Erum Haider, writing in Al Jazeera said that the IPCC report, warning of melting glaciers, should be a wake-up call for the Pakistani state.
Pakistan has more glaciers outside of the polar icecaps than anywhere on earth. Roughly 75 per cent of Pakistan's 216 million population is settled on the banks of the Indus River. Its five largest urban centres are entirely dependent on the river for industrial and domestic water.
Pakistan has been blessed with regular agricultural cycles that have sustained its economy through successive crises. However, if the IPCC Report is correct - which it almost certainly is - by 2050, the country will be out of water, says Haider.
Pakistan is not the only low-income country facing the impacts of climate change. It is not alone in looking on helplessly as industrialised nations - China and the US being the foremost - drag their heels on lowering emissions, reported Al Jazeera.
As per the reports, this year has been one of the hottest and most devastating summers on record - floods in northern Europe and China, wildfires in the US, and heatwaves everywhere.
Pakistan, like the Maldives and many other island nations, will suffer from the consequences of global warming disproportionately.
However, unlike many countries that have taken up the issue of global emissions at the UN, Pakistan is not doing even the bare minimum to try and secure its future, retorts Haider.
To say that this is the largest security issue the country will face in the next few decades would be putting it mildly. No other country is as dependent on non-polar ice for freshwater as Pakistan. No other country stands to lose as much. Yet, Pakistan's government seems singularly unaware of the looming crisis, added Haider.

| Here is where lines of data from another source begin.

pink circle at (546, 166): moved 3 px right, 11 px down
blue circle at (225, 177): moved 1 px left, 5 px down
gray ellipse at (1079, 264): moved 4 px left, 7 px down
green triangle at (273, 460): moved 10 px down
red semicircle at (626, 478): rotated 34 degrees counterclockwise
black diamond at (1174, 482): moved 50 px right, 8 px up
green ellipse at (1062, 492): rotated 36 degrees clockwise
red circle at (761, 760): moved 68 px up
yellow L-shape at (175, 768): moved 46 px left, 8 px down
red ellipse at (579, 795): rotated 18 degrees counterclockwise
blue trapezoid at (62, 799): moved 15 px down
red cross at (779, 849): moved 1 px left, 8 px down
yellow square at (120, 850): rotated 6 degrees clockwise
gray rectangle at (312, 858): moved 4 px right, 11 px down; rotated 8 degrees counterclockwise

Pakistan has not even made much effort to meet its target of producing 60 per cent of its electrical power from renewable sources by 2030. At the moment, the country still gets well over 60 per cent of its electricity from fossil fuels, reported Al Jazeera.

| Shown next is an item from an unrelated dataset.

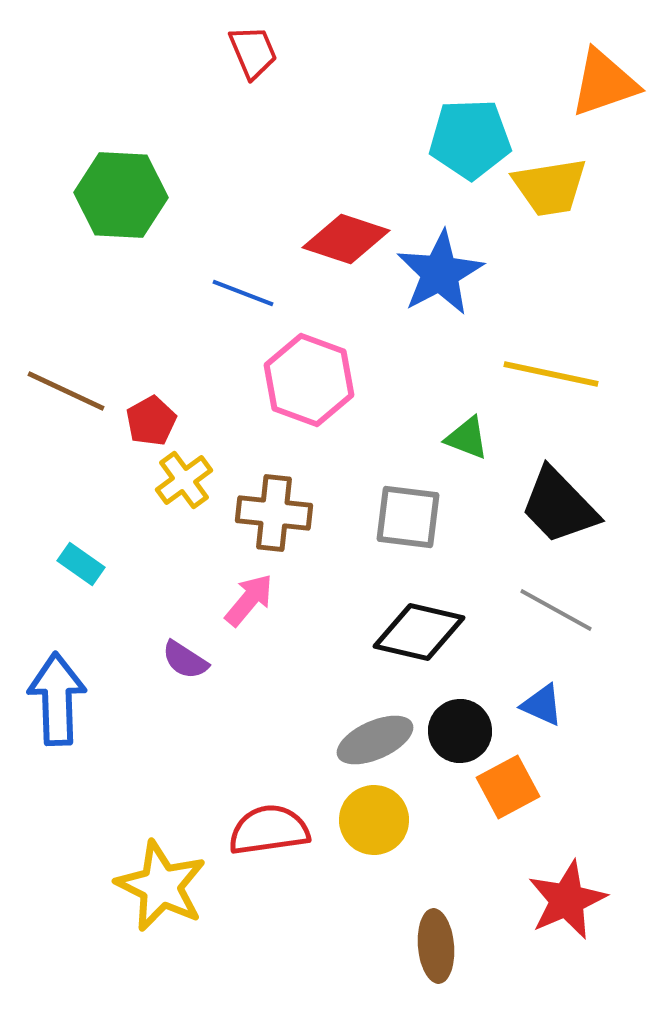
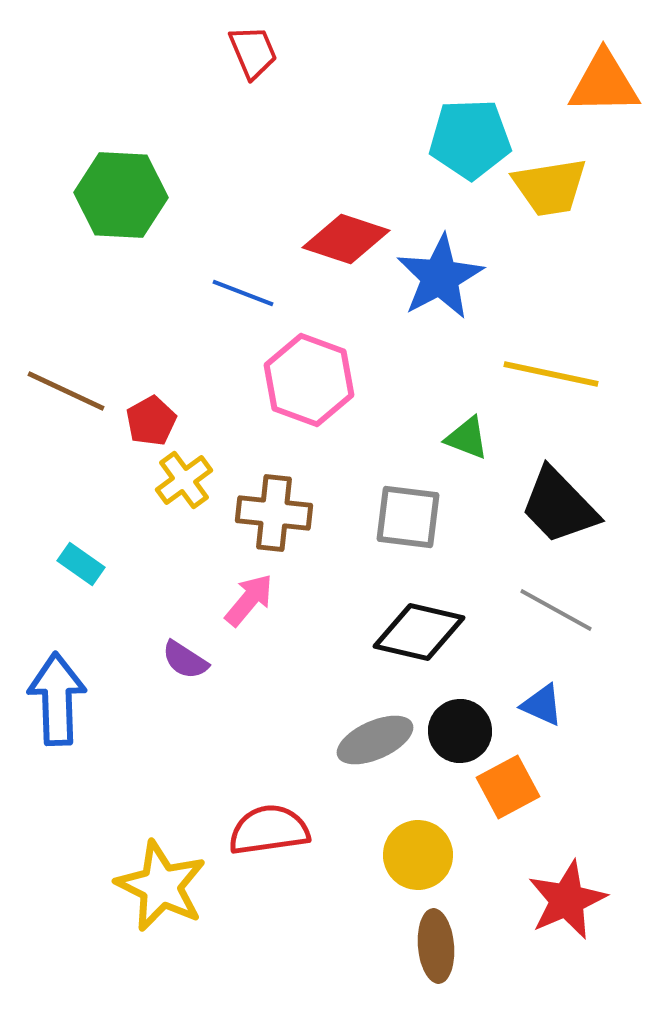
orange triangle: rotated 18 degrees clockwise
blue star: moved 4 px down
yellow circle: moved 44 px right, 35 px down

Pakistan is already facing mounting environmental challenges. Heatwaves are killing scores of people and impacting crop cycles and yields on a regular basis. This year, both its largest city Karachi and its capital city Islamabad experienced devastating floods.
Furthermore, the 806-kilometre (500-mile) Karakoram Highway, which is a critical part of Pakistan's economic corridor with China, was shut down multiple times, for multiple days, due to landslides.

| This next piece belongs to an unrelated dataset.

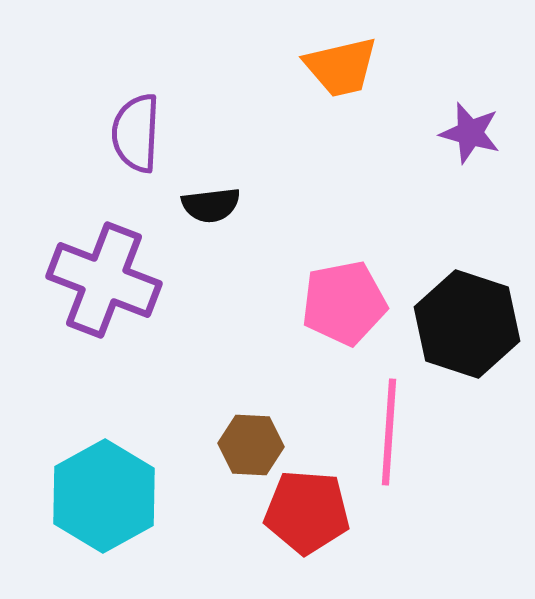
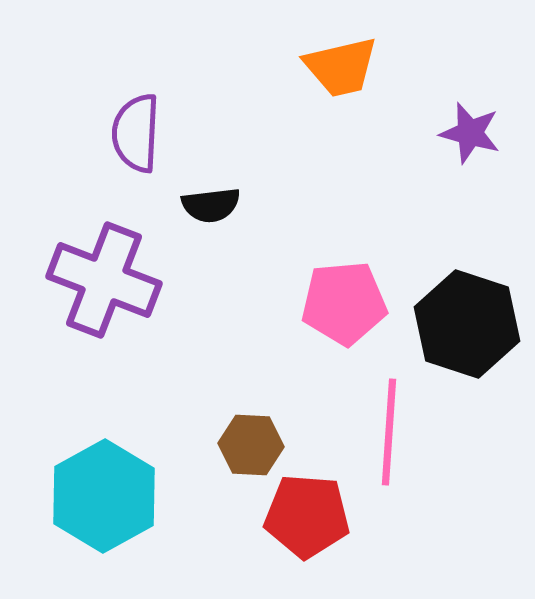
pink pentagon: rotated 6 degrees clockwise
red pentagon: moved 4 px down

These devastating landslides were a direct result of large-scale deforestation in the area north of Kohistan and south of Jaglot.
Further north towards Shimshal and east towards the Skardu Valley, timber mafias are rapidly stripping old-growth forests, all but guaranteeing future environmental catastrophes reported Al Jazeera.
As this year's IPCC report underlined, we are, sadly, already too late to reverse the damage caused by the rampant consumption of fossil fuels. The choice we are facing now - in Pakistan and around the world - is to continue on a path to certain destruction, or start fighting for our collective survival, said Haider.